### Problem description
Select from the data all lines with the word "chevron".

(Bounding box prediction data)
_ _ _ _
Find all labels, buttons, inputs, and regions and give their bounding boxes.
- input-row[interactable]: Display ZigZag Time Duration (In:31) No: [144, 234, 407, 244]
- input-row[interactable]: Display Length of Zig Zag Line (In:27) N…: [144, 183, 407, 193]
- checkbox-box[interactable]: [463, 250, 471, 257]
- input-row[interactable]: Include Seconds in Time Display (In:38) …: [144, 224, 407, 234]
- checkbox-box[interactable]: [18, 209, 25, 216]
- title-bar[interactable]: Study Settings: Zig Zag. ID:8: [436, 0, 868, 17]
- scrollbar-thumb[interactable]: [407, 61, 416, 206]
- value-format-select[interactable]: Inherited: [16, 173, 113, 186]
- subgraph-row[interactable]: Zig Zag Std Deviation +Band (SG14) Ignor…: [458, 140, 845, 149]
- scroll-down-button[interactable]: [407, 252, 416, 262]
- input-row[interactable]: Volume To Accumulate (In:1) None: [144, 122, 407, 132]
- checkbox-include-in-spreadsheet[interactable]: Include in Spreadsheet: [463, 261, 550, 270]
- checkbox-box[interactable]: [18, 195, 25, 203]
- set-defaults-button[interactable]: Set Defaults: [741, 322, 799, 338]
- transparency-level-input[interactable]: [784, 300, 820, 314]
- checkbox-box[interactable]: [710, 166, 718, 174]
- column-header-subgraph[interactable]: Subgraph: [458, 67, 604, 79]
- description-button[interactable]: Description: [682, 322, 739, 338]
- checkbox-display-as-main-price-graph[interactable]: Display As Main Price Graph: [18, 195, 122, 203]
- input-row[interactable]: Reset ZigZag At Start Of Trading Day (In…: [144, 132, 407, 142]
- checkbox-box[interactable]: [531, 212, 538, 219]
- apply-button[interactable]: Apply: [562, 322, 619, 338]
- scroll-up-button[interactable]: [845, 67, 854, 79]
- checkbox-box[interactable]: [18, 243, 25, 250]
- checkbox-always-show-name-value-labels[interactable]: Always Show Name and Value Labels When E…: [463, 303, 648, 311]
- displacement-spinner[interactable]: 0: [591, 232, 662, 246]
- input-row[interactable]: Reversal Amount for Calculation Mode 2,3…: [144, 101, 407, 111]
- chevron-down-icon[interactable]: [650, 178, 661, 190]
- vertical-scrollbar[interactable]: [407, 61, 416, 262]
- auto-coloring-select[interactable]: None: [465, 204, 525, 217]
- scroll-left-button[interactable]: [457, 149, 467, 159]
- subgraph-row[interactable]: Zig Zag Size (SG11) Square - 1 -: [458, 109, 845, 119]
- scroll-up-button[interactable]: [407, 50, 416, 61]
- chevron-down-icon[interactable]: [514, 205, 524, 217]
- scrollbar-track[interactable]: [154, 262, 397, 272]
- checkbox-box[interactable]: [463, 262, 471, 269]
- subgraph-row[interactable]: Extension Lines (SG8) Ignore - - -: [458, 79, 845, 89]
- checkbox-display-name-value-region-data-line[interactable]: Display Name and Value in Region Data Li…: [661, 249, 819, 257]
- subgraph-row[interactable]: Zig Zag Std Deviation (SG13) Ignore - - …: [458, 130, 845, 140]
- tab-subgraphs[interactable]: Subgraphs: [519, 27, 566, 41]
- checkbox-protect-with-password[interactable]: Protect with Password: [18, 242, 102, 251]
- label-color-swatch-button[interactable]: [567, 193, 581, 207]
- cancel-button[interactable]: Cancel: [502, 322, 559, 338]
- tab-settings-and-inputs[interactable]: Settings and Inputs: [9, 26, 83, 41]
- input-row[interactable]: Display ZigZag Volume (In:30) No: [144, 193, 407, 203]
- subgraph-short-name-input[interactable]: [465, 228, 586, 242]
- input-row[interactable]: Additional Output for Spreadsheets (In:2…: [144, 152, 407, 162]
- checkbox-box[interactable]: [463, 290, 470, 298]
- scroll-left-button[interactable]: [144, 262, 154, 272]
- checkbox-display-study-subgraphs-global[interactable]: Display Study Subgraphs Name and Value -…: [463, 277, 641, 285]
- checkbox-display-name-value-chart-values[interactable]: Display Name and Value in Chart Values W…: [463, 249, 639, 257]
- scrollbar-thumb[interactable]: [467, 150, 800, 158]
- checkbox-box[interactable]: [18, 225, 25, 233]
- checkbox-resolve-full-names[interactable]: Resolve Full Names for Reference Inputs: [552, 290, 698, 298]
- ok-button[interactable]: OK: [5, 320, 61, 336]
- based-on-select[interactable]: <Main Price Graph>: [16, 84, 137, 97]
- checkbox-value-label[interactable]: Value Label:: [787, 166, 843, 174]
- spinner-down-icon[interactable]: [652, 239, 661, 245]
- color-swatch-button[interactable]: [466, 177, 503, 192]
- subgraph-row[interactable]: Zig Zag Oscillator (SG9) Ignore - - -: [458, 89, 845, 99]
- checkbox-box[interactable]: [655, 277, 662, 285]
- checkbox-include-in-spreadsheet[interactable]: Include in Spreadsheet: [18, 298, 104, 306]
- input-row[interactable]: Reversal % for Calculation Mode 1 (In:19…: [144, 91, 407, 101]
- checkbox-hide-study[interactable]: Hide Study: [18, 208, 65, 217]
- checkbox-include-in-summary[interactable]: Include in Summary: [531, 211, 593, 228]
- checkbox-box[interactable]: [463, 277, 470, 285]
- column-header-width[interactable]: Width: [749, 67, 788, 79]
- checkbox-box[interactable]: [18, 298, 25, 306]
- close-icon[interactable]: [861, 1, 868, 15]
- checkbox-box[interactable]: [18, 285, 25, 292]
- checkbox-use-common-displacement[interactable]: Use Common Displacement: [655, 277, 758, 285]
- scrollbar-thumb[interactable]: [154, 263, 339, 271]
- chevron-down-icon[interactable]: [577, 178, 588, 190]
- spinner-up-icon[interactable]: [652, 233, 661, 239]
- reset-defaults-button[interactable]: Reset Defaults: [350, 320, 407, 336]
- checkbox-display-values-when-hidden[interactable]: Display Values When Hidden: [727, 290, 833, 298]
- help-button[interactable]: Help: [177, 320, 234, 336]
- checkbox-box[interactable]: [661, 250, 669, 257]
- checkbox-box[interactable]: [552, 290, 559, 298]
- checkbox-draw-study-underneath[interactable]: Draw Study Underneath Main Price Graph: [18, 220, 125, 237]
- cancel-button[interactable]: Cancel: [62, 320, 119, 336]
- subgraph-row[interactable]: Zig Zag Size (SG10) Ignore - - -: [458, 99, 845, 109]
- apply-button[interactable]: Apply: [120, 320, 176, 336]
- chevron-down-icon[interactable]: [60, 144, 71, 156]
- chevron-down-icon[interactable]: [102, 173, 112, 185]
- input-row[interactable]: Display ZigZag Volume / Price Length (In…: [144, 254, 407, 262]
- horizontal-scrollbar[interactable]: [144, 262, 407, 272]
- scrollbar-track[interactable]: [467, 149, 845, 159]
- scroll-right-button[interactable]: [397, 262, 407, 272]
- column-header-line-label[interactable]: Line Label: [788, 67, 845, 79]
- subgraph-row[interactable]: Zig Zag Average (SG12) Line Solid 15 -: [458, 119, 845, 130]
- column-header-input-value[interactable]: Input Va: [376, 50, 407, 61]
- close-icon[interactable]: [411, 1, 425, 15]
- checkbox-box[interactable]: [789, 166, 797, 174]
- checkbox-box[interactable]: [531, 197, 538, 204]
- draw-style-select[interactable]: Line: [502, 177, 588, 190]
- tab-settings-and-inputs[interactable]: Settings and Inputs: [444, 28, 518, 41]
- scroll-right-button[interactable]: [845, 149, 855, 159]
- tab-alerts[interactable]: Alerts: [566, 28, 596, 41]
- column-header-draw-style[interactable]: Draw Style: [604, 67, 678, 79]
_ _ _ _
### Result of the task
- chevron-down-icon[interactable]: [650, 178, 661, 190]
- chevron-down-icon[interactable]: [514, 205, 524, 217]
- chevron-down-icon[interactable]: [577, 178, 588, 190]
- chevron-down-icon[interactable]: [60, 144, 71, 156]
- chevron-down-icon[interactable]: [102, 173, 112, 185]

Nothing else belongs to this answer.